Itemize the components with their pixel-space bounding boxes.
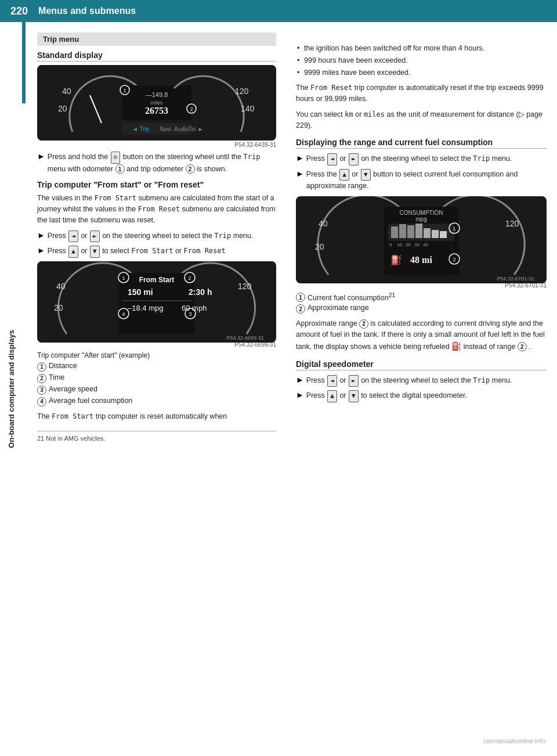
svg-text:120: 120: [238, 282, 252, 291]
watermark: carmanualsonline.info: [483, 737, 545, 744]
instruction-left-right-1: ► Press ◄ or ► on the steering wheel to …: [37, 231, 276, 243]
arrow-icon-7: ►: [296, 390, 304, 399]
svg-text:Navi: Navi: [160, 126, 171, 132]
svg-text:0: 0: [389, 242, 392, 247]
svg-rect-54: [440, 231, 447, 238]
bullet-item-2: 999 hours have been exceeded.: [296, 55, 547, 66]
list-item-2: 2 Time: [37, 373, 276, 383]
btn-up-3[interactable]: ▲: [327, 390, 337, 402]
sidebar-label-text: On-board computer and displays: [7, 330, 16, 448]
svg-rect-48: [391, 226, 398, 238]
list-item-1: 1 Distance: [37, 362, 276, 372]
cluster-svg-3: 20 40 120 CONSUMPTION mpg: [296, 196, 547, 283]
trip-computer-heading: Trip computer "From start" or "From rese…: [37, 180, 276, 189]
btn-right-1[interactable]: ►: [90, 231, 100, 243]
consumption-item-1: 1 Current fuel consumption21: [296, 292, 547, 302]
instruction1-text: Press ◄ or ► on the steering wheel to se…: [48, 231, 276, 243]
arrow-icon-6: ►: [296, 375, 304, 384]
trip-after-start-label: Trip computer "After start" (example): [37, 351, 276, 359]
bullet-item-3: 9999 miles have been exceeded.: [296, 67, 547, 78]
fuel-instruction-1: ► Press ◄ or ► on the steering wheel to …: [296, 153, 547, 165]
arrow-icon-3: ►: [37, 246, 45, 255]
svg-rect-53: [432, 230, 439, 238]
svg-text:CONSUMPTION: CONSUMPTION: [400, 210, 443, 216]
button-menu: ⊝: [111, 152, 121, 164]
svg-text:2:30 h: 2:30 h: [189, 287, 212, 297]
arrow-icon-2: ►: [37, 231, 45, 240]
fuel-icon: ⛽: [451, 341, 461, 351]
cluster-image-3: 20 40 120 CONSUMPTION mpg: [296, 196, 547, 283]
cluster-svg-1: 20 40 —149.8 miles 26753 1 2 ◄ Trip Navi: [37, 65, 276, 141]
svg-rect-49: [399, 224, 406, 238]
approx-range-desc: Approximate range 2 is calculated accord…: [296, 318, 547, 352]
instruction2-text: Press ▲ or ▼ to select From Start or Fro…: [48, 246, 276, 258]
svg-text:2: 2: [190, 106, 193, 112]
arrow-icon-5: ►: [296, 169, 304, 178]
svg-text:4: 4: [122, 311, 125, 317]
svg-text:20: 20: [58, 104, 67, 113]
svg-text:20: 20: [315, 242, 324, 251]
arrow-icon-1: ►: [37, 152, 45, 161]
btn-left-2[interactable]: ◄: [327, 153, 337, 165]
bullet-list: the ignition has been switched off for m…: [296, 43, 547, 78]
svg-rect-50: [407, 225, 414, 238]
km-miles-desc: You can select km or miles as the unit o…: [296, 109, 547, 131]
svg-text:3: 3: [189, 311, 191, 317]
svg-text:140: 140: [241, 104, 255, 113]
cluster-svg-2: 20 40 120 1 From Start 2 150 mi 2:30 h –…: [37, 261, 276, 343]
svg-text:40: 40: [56, 282, 66, 291]
list-item-4: 4 Average fuel consumption: [37, 397, 276, 406]
footnote: 21 Not in AMG vehicles.: [37, 431, 276, 442]
header: 220 Menus and submenus: [0, 0, 557, 22]
svg-text:P54.32-6701-31: P54.32-6701-31: [497, 276, 534, 282]
standard-display-title: Standard display: [37, 51, 276, 62]
cluster1-caption: P54.32-6439-31: [37, 142, 276, 148]
btn-down-1[interactable]: ▼: [90, 246, 100, 258]
svg-text:mpg: mpg: [415, 216, 426, 222]
svg-text:26753: 26753: [145, 106, 168, 116]
main-content: Trip menu Standard display 20 40 —149.8 …: [26, 22, 557, 452]
trip-items-list: 1 Distance 2 Time 3 Average speed 4 Aver…: [37, 362, 276, 406]
svg-text:120: 120: [235, 87, 249, 96]
trip-menu-label: Trip menu: [37, 33, 276, 46]
svg-text:Audio: Audio: [174, 126, 189, 132]
btn-up-2[interactable]: ▲: [339, 169, 349, 181]
digital-instruction-1: ► Press ◄ or ► on the steering wheel to …: [296, 375, 547, 387]
btn-left-3[interactable]: ◄: [327, 375, 337, 387]
fuel-heading: Displaying the range and current fuel co…: [296, 138, 547, 149]
btn-right-2[interactable]: ►: [349, 153, 359, 165]
cluster-image-1: 20 40 —149.8 miles 26753 1 2 ◄ Trip Navi: [37, 65, 276, 141]
header-title: Menus and submenus: [38, 6, 136, 16]
btn-right-3[interactable]: ►: [349, 375, 359, 387]
svg-rect-52: [424, 228, 431, 238]
digital-instr2-text: Press ▲ or ▼ to select the digital speed…: [306, 390, 547, 402]
btn-left-1[interactable]: ◄: [68, 231, 78, 243]
svg-text:–18.4 mpg: –18.4 mpg: [128, 304, 163, 312]
svg-rect-51: [415, 224, 422, 238]
from-reset-desc: The From Reset trip computer is automati…: [296, 82, 547, 105]
svg-text:40: 40: [62, 87, 71, 96]
svg-text:—149.8: —149.8: [146, 91, 168, 98]
svg-text:1: 1: [453, 226, 455, 232]
digital-instruction-2: ► Press ▲ or ▼ to select the digital spe…: [296, 390, 547, 402]
arrow-icon-4: ►: [296, 153, 304, 163]
right-column: the ignition has been switched off for m…: [287, 22, 557, 452]
digital-instr1-text: Press ◄ or ► on the steering wheel to se…: [306, 375, 547, 387]
left-column: Trip menu Standard display 20 40 —149.8 …: [26, 22, 287, 452]
fuel-instr2-text: Press the ▲ or ▼ button to select curren…: [306, 169, 547, 192]
svg-text:From Start: From Start: [139, 276, 175, 284]
cluster-image-2: 20 40 120 1 From Start 2 150 mi 2:30 h –…: [37, 261, 276, 343]
page-number: 220: [10, 5, 28, 17]
svg-text:miles: miles: [150, 100, 163, 106]
instruction-press-hold: ► Press and hold the ⊝ button on the ste…: [37, 152, 276, 174]
digital-heading: Digital speedometer: [296, 359, 547, 370]
svg-text:P54.32-6699-31: P54.32-6699-31: [226, 335, 264, 341]
btn-down-3[interactable]: ▼: [349, 390, 359, 402]
svg-text:20: 20: [406, 242, 411, 247]
instruction-up-down-1: ► Press ▲ or ▼ to select From Start or F…: [37, 246, 276, 258]
svg-text:20: 20: [54, 303, 63, 312]
bullet-item-1: the ignition has been switched off for m…: [296, 43, 547, 54]
svg-text:48 mi: 48 mi: [410, 255, 432, 265]
btn-up-1[interactable]: ▲: [68, 246, 78, 258]
btn-down-2[interactable]: ▼: [361, 169, 371, 181]
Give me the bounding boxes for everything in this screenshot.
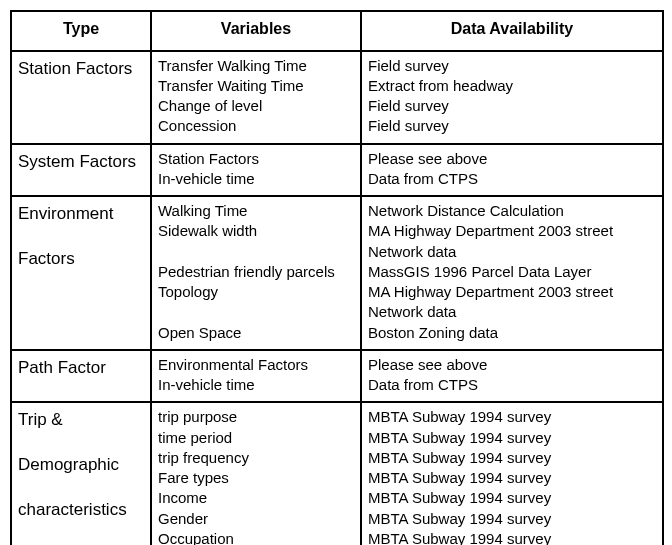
availability-item: Data from CTPS — [368, 375, 656, 395]
variable-item: Topology — [158, 282, 354, 302]
availability-item: Field survey — [368, 116, 656, 136]
type-line: System Factors — [18, 151, 144, 174]
variable-item: Sidewalk width — [158, 221, 354, 241]
availability-item: MA Highway Department 2003 street — [368, 221, 656, 241]
availability-item: MBTA Subway 1994 survey — [368, 407, 656, 427]
availability-item: MBTA Subway 1994 survey — [368, 448, 656, 468]
availability-item: Network data — [368, 242, 656, 262]
availability-item: MBTA Subway 1994 survey — [368, 509, 656, 529]
variable-item: Occupation — [158, 529, 354, 545]
variable-item: Income — [158, 488, 354, 508]
variable-item: trip purpose — [158, 407, 354, 427]
variables-cell: Transfer Walking TimeTransfer Waiting Ti… — [151, 51, 361, 144]
variables-cell: Environmental FactorsIn-vehicle time — [151, 350, 361, 403]
variable-item: time period — [158, 428, 354, 448]
variable-item: Walking Time — [158, 201, 354, 221]
variable-item: Station Factors — [158, 149, 354, 169]
availability-item: Please see above — [368, 149, 656, 169]
variables-cell: trip purposetime periodtrip frequencyFar… — [151, 402, 361, 545]
variable-item: Open Space — [158, 323, 354, 343]
availability-item: MBTA Subway 1994 survey — [368, 488, 656, 508]
availability-item: MBTA Subway 1994 survey — [368, 428, 656, 448]
variable-item: Gender — [158, 509, 354, 529]
type-line: Path Factor — [18, 357, 144, 380]
availability-item: MBTA Subway 1994 survey — [368, 468, 656, 488]
variables-cell: Walking TimeSidewalk width Pedestrian fr… — [151, 196, 361, 350]
variable-item: trip frequency — [158, 448, 354, 468]
variable-item: Transfer Walking Time — [158, 56, 354, 76]
availability-item: Data from CTPS — [368, 169, 656, 189]
variable-item: In-vehicle time — [158, 375, 354, 395]
variable-item: Transfer Waiting Time — [158, 76, 354, 96]
type-line: Station Factors — [18, 58, 144, 81]
availability-cell: Field surveyExtract from headwayField su… — [361, 51, 663, 144]
header-variables: Variables — [151, 11, 361, 51]
table-row: System FactorsStation FactorsIn-vehicle … — [11, 144, 663, 197]
type-line: Factors — [18, 248, 144, 271]
availability-item: MA Highway Department 2003 street — [368, 282, 656, 302]
variable-item: Environmental Factors — [158, 355, 354, 375]
availability-cell: Please see aboveData from CTPS — [361, 350, 663, 403]
variable-item: Pedestrian friendly parcels — [158, 262, 354, 282]
table-row: EnvironmentFactorsWalking TimeSidewalk w… — [11, 196, 663, 350]
availability-cell: Please see aboveData from CTPS — [361, 144, 663, 197]
type-cell: Station Factors — [11, 51, 151, 144]
availability-cell: Network Distance CalculationMA Highway D… — [361, 196, 663, 350]
availability-item: Extract from headway — [368, 76, 656, 96]
variable-item: Change of level — [158, 96, 354, 116]
variable-item: Concession — [158, 116, 354, 136]
factors-table: Type Variables Data Availability Station… — [10, 10, 664, 545]
table-row: Station FactorsTransfer Walking TimeTran… — [11, 51, 663, 144]
type-line: Environment — [18, 203, 144, 226]
availability-cell: MBTA Subway 1994 surveyMBTA Subway 1994 … — [361, 402, 663, 545]
availability-item: Network data — [368, 302, 656, 322]
availability-item: Field survey — [368, 56, 656, 76]
variable-item: In-vehicle time — [158, 169, 354, 189]
type-cell: EnvironmentFactors — [11, 196, 151, 350]
availability-item: Network Distance Calculation — [368, 201, 656, 221]
availability-item: Boston Zoning data — [368, 323, 656, 343]
availability-item: MBTA Subway 1994 survey — [368, 529, 656, 545]
availability-item: Field survey — [368, 96, 656, 116]
type-line: Trip & — [18, 409, 144, 432]
header-type: Type — [11, 11, 151, 51]
variable-item — [158, 242, 354, 262]
availability-item: Please see above — [368, 355, 656, 375]
table-row: Path FactorEnvironmental FactorsIn-vehic… — [11, 350, 663, 403]
type-cell: Path Factor — [11, 350, 151, 403]
variables-cell: Station FactorsIn-vehicle time — [151, 144, 361, 197]
type-line: Demographic — [18, 454, 144, 477]
variable-item — [158, 302, 354, 322]
type-cell: Trip &Demographiccharacteristics — [11, 402, 151, 545]
header-availability: Data Availability — [361, 11, 663, 51]
availability-item: MassGIS 1996 Parcel Data Layer — [368, 262, 656, 282]
type-cell: System Factors — [11, 144, 151, 197]
table-row: Trip &Demographiccharacteristicstrip pur… — [11, 402, 663, 545]
type-line: characteristics — [18, 499, 144, 522]
variable-item: Fare types — [158, 468, 354, 488]
header-row: Type Variables Data Availability — [11, 11, 663, 51]
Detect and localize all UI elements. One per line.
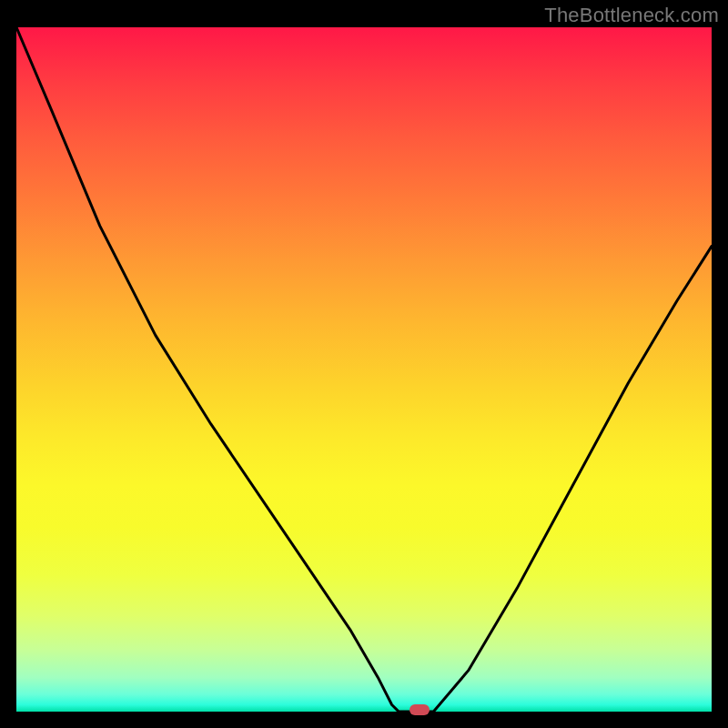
gradient-plot-background — [16, 27, 712, 712]
chart-container: TheBottleneck.com — [0, 0, 728, 728]
bottleneck-marker — [410, 704, 430, 715]
watermark-label: TheBottleneck.com — [544, 4, 719, 27]
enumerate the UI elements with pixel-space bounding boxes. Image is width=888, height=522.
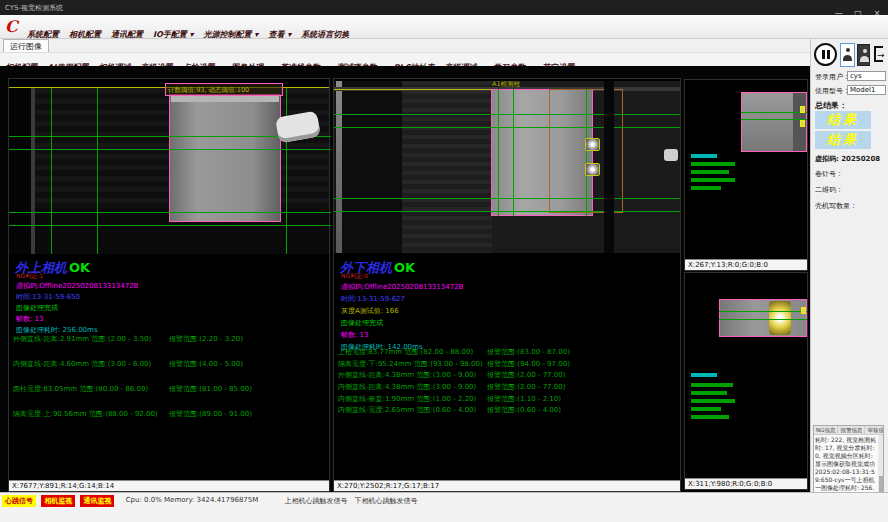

::::

> [Problem] Scan the data above and report each line in which "been" is present.

> [Answer below]
bullet-item-2: 999 hours have been exceeded.: [296, 55, 547, 66]
bullet-item-3: 9999 miles have been exceeded.: [296, 67, 547, 78]
bullet-list: the ignition has been switched off for m…: [296, 43, 547, 78]
right-column: the ignition has been switched off for m…: [287, 22, 557, 452]
bullet-item-1: the ignition has been switched off for m…: [296, 43, 547, 54]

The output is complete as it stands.